DP12842 | Immigrants' Residential Choices and Their Consequences

Publication Date

04/04/2018

JEL Code(s)

Keyword(s)

Programme Area(s)

Abstract

This paper investigates the causes and effects of the spatial distribution of immigrants across US cities. We document that: a) immigrants concentrate in large, high-wage, expensive cities, b) the earnings gap between immigrants and natives is higher in larger, more expensive cities, and c) immigrants consume less locally than natives. In order to explain these findings, we develop a quantitative spatial equilibrium model in which immigrants consume a fraction of their income in their countries of origin. Thus, immigrants care not only about local prices, but also about price levels in their home countries. This gives them a comparative advantage relative to natives for living in high-wage, high-price, high-productivity cities, where they also accept lower wages than natives.

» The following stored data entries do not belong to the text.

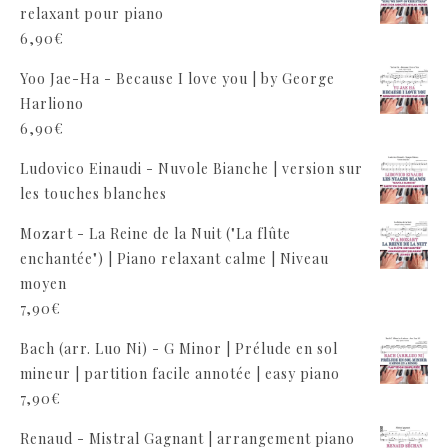
relaxant pour piano
6,90
€
Yoo Jae-Ha - Because I love you | by George
Harliono
6,90
€
Ludovico Einaudi - Nuvole Bianche | version sur
les touches blanches
Mozart - La Reine de la Nuit ("La flûte
enchantée") | Piano relaxant calme | Niveau
moyen
7,90
€
Bach (arr. Luo Ni) - G Minor | Prélude en sol
mineur | partition facile annotée | easy piano
7,90
€
Renaud - Mistral Gagnant | arrangement piano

These incentives are stronger for immigrants coming from lower-price index countries of origin. We rely on immigrant heterogeneity to estimate the model. With the estimated model, we show that current levels of immigration have reduced economic activity in smaller, less productive cities by around 5 percent, while they have expanded it in large, productive cities by around 6 percent. This has increased total aggregate output per worker by around 0.3 percent. We also discuss the welfare implications of these results.